Myles Garrett, you just can’t hit someone in the head with a helmet. 

I have mixed feelings about fighting in the NFL. Obviously fighting is bad — people get hurt enough playing football without including fisticuffs. It’s a penalty and a fine if you start or participate in a fistfight during an NFL game. It hurts the team when a player fights, in the form of possible penalty yards and missed games due to suspension. It also hurts the player, in the form of a bad reputation that can lower their value, and fines that cost real money. The players have too much at stake to be endangering their team’s season and their own career to settle a score.

But I understand why they do it. Football is an aggressive sport, and to play it well, you have to learn how to direct your aggression into your play. But to play that way, one also needs to develop and maintain those aggressive instincts, and restraining them within the often unclear rules of the game is easier said than done. 
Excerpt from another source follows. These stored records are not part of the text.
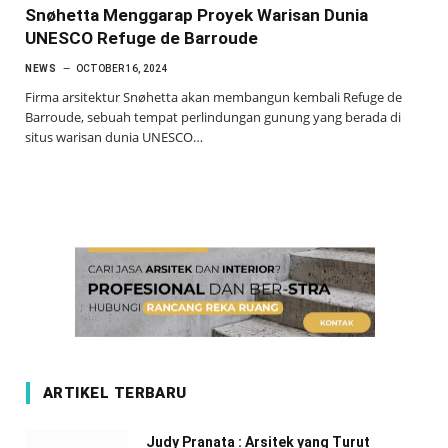
Snøhetta Menggarap Proyek Warisan Dunia
UNESCO Refuge de Barroude
NEWS
OCTOBER 16, 2024
Firma arsitektur Snøhetta akan membangun kembali Refuge de
Barroude, sebuah tempat perlindungan gunung yang berada di
situs warisan dunia UNESCO…
ARTIKEL TERBARU
Judy Pranata : Arsitek yang Turut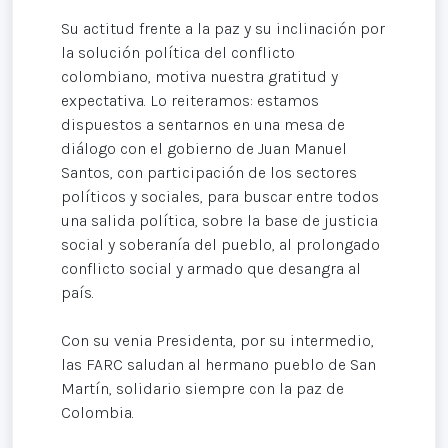
Su actitud frente a la paz y su inclinación por
la solución política del conflicto
colombiano, motiva nuestra gratitud y
expectativa. Lo reiteramos: estamos
dispuestos a sentarnos en una mesa de
diálogo con el gobierno de Juan Manuel
Santos, con participación de los sectores
políticos y sociales, para buscar entre todos
una salida política, sobre la base de justicia
social y soberanía del pueblo, al prolongado
conflicto social y armado que desangra al
país.
Con su venia Presidenta, por su intermedio,
las FARC saludan al hermano pueblo de San
Martín, solidario siempre con la paz de
Colombia.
Adding to the difficulty is that players are often loaded up with painkillers and frequently suffer from trauma-induced mental issues, which can affect their decision-making processes and judgement. Not only do they have impaired judgement, players will say rude, often horrific things to each other on the field to distract their opponents and gain a competitive edge. 

With all this in mind, I understand why Garrett tried to fight Mason Rudolph on Thursday night. Rudolph started it, trying to take off Garrett’s helmet, and a divisional game with serious implications for the postseason can easily get chippy, especially at the end. 
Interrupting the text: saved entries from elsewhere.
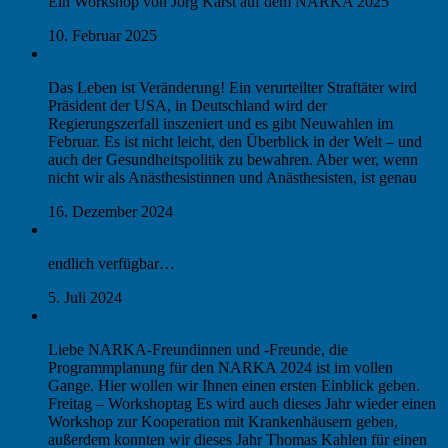
Ein Workshop von Jörg Karst auf dem NARKA 2025
10. Februar 2025
NARKA 2025: Ist das Anästhesie oder kann das weg?
Das Leben ist Veränderung! Ein verurteilter Straftäter wird
Präsident der USA, in Deutschland wird der
Regierungszerfall inszeniert und es gibt Neuwahlen im
Februar. Es ist nicht leicht, den Überblick in der Welt – und
auch der Gesundheitspolitik zu bewahren. Aber wer, wenn
nicht wir als Anästhesistinnen und Anästhesisten, ist genau
16. Dezember 2024
Unser Programm 2024
endlich verfügbar…
5. Juli 2024
NARKA 2024: Programmvorschau
Liebe NARKA-Freundinnen und -Freunde, die
Programmplanung für den NARKA 2024 ist im vollen
Gange. Hier wollen wir Ihnen einen ersten Einblick geben.
Freitag – Workshoptag Es wird auch dieses Jahr wieder einen
Workshop zur Kooperation mit Krankenhäusern geben,
außerdem konnten wir dieses Jahr Thomas Kahlen für einen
But you can’t hit someone in the head with a helmet. Beyond the irony of using a head protector as a weapon, it is incredibly dangerous to bludgeon someone, especially if you’re the size of an NFL defensive end. Garrett could have seriously injured Rudolph, who had already been concussed only a couple weeks previously. The fact that criminal charges were discussed should show the severity of the act. 

As much as I think it’s stupid that NFL players fight, I understand that it happens and as a Saints fan, I hate Roger Goodell and the NFL’s punitive system as much as anyone. But the six-plus game suspension that Garrett received is certainly a reasonable response to an incredibly dangerous attack.